1. Lack of Diversification
Diversification is amongst the fundamentals to a flourishing investment portfolio, yet so several investors neglect to correctly address this step. Whenever an investor decides to invest into a certain business sector or into a specific business without having diversifying across other investments, they’re basically putting all of their eggs into one basket. This move can drastically add to the investor’s portfolio risk and the possibility for loss of capital. A correctly diversified portfolio will adhere to all components of an asset allocation, taking into consideration risk tolerance, investment capital accessible, investment time frame and the existing portfolio’s investment class weightings.
2. Marketplace Timing
Some investors get wind of success stories from investors and traders who win massive time by timing the markets. Even though market timing can turn out to be profitable for a lot of investors, several investors make the mistake of investing into a stock although its cost is climbing instead of at the ground level. One more market timing error is selling an investment when the investor thinks that the stock is about to come down, potentially causing the investor to lose capital growth opportunities if the stock does not in fact drop-off as anticipated. Although market timing is a winning strategy for a lot of investors, it can be a risky investment technique and is not suggested for most investors.

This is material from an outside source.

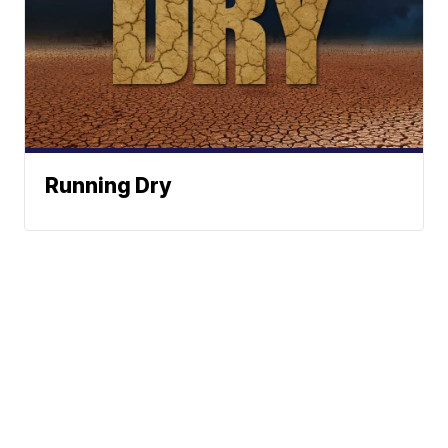
Running Dry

three. Lack of Reinvestment
Whenever an investor is to sell off their investments, a huge mistake that can be created is to not reinvest the income into a diverse investment, for that reason holding the proceeds in money. In many cases, it is advisable to reinvest the proceeds into another stock that meets the investor’s own objectives. An additional reinvestment error occurs when investors fail to take benefit of the chance that a lot of investments give the capacity to reinvest dividends. This is an very good strategy for wealth creating and really should be considered by almost all investors.
4. Emotional Decisions
Most investors make their trading decisions on an emotional basis rather than on a logical basis. For instance, emotional investors will sell off an investment as it is dropping in price, therefore taking a loss instead of waiting for the market to re-correct. Though the overall investment goal is to purchase when low and sell when high, a lot of investors execute the exact opposite strategy based on their emotional reactions.
five. Overpaying for Investment Fees
The price that is paid for investments can have a large impact on an investor’s total investment return. Consider investment trading fees, investment transaction fees and up front prices for investment guidance in order to guarantee that your net investment returns are as healthy as achievable.